Full disclosure: I did buy a team pole from Frontier, and used it just a few times, to 'start' some horses as pairs(ones who were already going as a single). It worked OK, but I would not try to drive regularly or on any seriously long/challenging drive with that rig, though I'd LOVE to have a true Cape Cart in mini size(am sure you could have one built, but at what price?? Might well be even MORE in cost than a suitable 4 wheeled vehicle!! I am no longer going to drive pairs. Just sold the 'other half' of mine(the one I DIDN'T breed and raise and therefore, love like another son) to a dear friend who will give him a good home for life, and a good job "training" youngsters and new adults in everything from Halter obst. to Hunter to Showmanship to Driving).I have sold one of my three pair vehicles, and plan to sell the other two, plus two sets of pair harness, and finally be able to concentrate on driving my 'over' mini.

Margo


----------



## starkadator (Nov 12, 2012)

Margo, you did indeed mention it in your original response, and I knew just what you were talking about. It did, however, just completely slip my mind. I ended up calling the manufacturer, and he is going to put a wider axle. That's going to make the wagon absolutely more stable. I'll post pics when I get everything hitched. Thanks for your help.


----------



## MiLo Minis (Nov 18, 2012)

Search "putting a pair to a 2 wheel cart Cape cart restoration" and you will find a really GREAT article about all the intricacies of setting one up properly. Personally I don't see the need to do so.
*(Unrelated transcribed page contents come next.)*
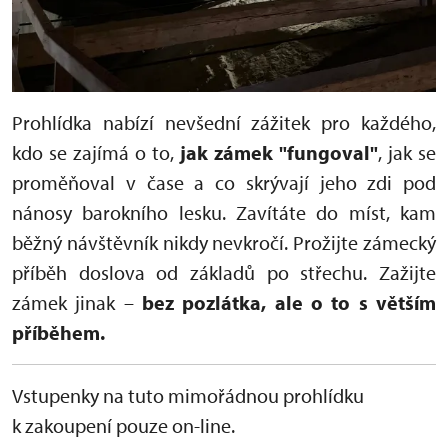
Prohlídka nabízí nevšední zážitek pro každého,
kdo se zajímá o to,
jak zámek "fungoval"
, jak se
proměňoval v čase a co skrývají jeho zdi pod
nánosy barokního lesku. Zavítáte do míst, kam
běžný návštěvník nikdy nevkročí. Prožijte zámecký
příběh doslova od základů po střechu. Zažijte
zámek jinak –
bez pozlátka, ale o to s větším
příběhem.
Vstupenky na tuto mimořádnou prohlídku
k zakoupení pouze on-line.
Considering the number of affordable and appropriate vehicles for a pair that are available I would put safety and comfort of my horse ahead of experienting using a 2 wheeled vehicle for a pair.


----------



## hobbyhorse23 (Nov 30, 2012)

Yes, that's a great article MiLo! Too bad the cape cart video I learned from on YouTube seems to have been made private, I was going to post it.



Shipping is prohibitive on many pair vehicles, unfortunately. So is storage and transportation of that vehicle! Don't get me wrong, I'd still get one if I could, but I didn't have $1,500-$2,000 for a "cheap" carriage plus $500 for shipping plus somewhere to keep it plus help to load and unload it all the time. A buckboard or small spring wagon or such-like would not have worked with my breastcollar harness nor my intended usage and any of the used marathon carriages in my area were so heavy that my small boys would have trouble pulling them on anything but pavement. Until I can afford a Tadpole or similar light carriage with a suspended pole, the Cape Cart attempt was the best I could do! (Say, Margo, I don't suppose you want to pass on one of your pair carriages to me cheap? LOL)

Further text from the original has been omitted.